DOI: 10.4230/LIPIcs.IPEC.2018.12

Dual Parameterization of Weighted Coloring

Authors: Júlio Araújo, Victor A. Campos, Carlos Vinícius G. C. Lima, Vinícius Fernandes dos Santos, Ignasi Sau, and Ana Silva

Published in: LIPIcs, Volume 115, 13th International Symposium on Parameterized and Exact Computation (IPEC 2018)

Abstract

Given a graph G, a proper k-coloring of G is a partition c = (S_i)_{i in [1,k]} of V(G) into k stable sets S_1,..., S_k. Given a weight function w: V(G) -> R^+, the weight of a color S_i is defined as w(i) = max_{v in S_i} w(v) and the weight of a coloring c as w(c) = sum_{i=1}^{k} w(i). Guan and Zhu [Inf. Process.

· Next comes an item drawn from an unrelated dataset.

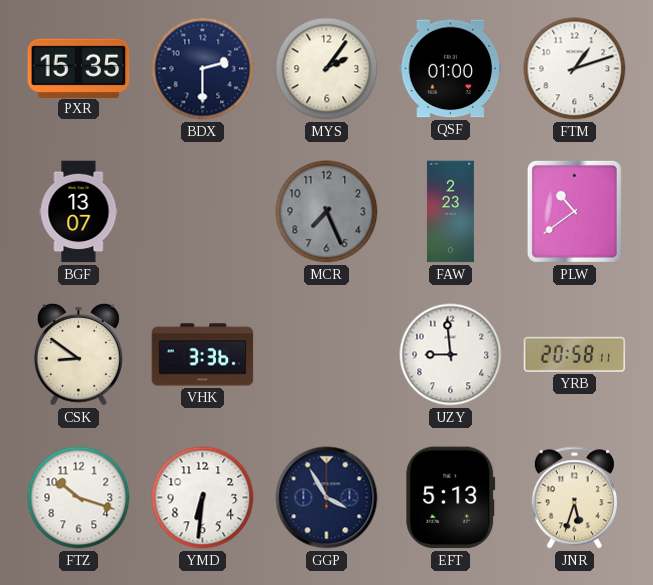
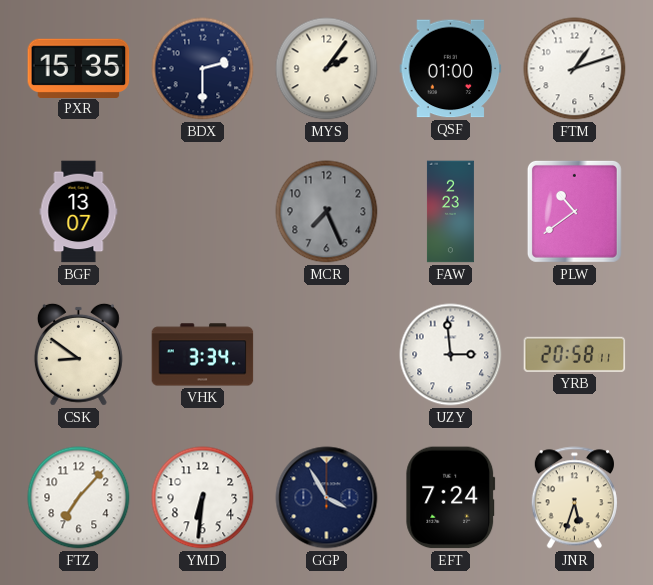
VHK: 3:36 -> 3:34
UZY: 8:59 -> 2:59
FTZ: 10:18 -> 7:07
EFT: 5:13 -> 7:24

Lett., 1997] defined the weighted chromatic number of a pair (G,w), denoted by sigma(G,w), as the minimum weight of a proper coloring of G. The problem of determining sigma(G,w) has received considerable attention during the last years, and has been proved to be notoriously hard: for instance, it is NP-hard on split graphs, unsolvable on n-vertex trees in time n^{o(log n)} unless the ETH fails, and W[1]-hard on forests parameterized by the size of a largest tree. We focus on the so-called dual parameterization of the problem: given a vertex-weighted graph (G,w) and an integer k, is sigma(G,w) <= sum_{v in V(G)} w(v) - k? This parameterization has been recently considered by Escoffier [WG, 2016], who provided an FPT algorithm running in time 2^{O(k log k)} * n^{O(1)}, and asked which kernel size can be achieved for the problem. We provide an FPT algorithm running in time 9^k * n^{O(1)}, and prove that no algorithm in time 2^{o(k)} * n^{O(1)} exists under the ETH. On the other hand, we present a kernel with at most (2^{k-1}+1) (k-1) vertices, and rule out the existence of polynomial kernels unless NP subseteq coNP/poly, even on split graphs with only two different weights. Finally, we identify some classes of graphs on which the problem admits a polynomial kernel, in particular interval graphs and subclasses of split graphs, and in the latter case we present lower bounds on the degrees of the polynomials.

Cite as

Júlio Araújo, Victor A. Campos, Carlos Vinícius G. C. Lima, Vinícius Fernandes dos Santos, Ignasi Sau, and Ana Silva. Dual Parameterization of Weighted Coloring. In 13th International Symposium on Parameterized and Exact Computation (IPEC 2018). Leibniz International Proceedings in Informatics (LIPIcs), Volume 115, pp. 12:1-12:14, Schloss Dagstuhl – Leibniz-Zentrum für Informatik (2019)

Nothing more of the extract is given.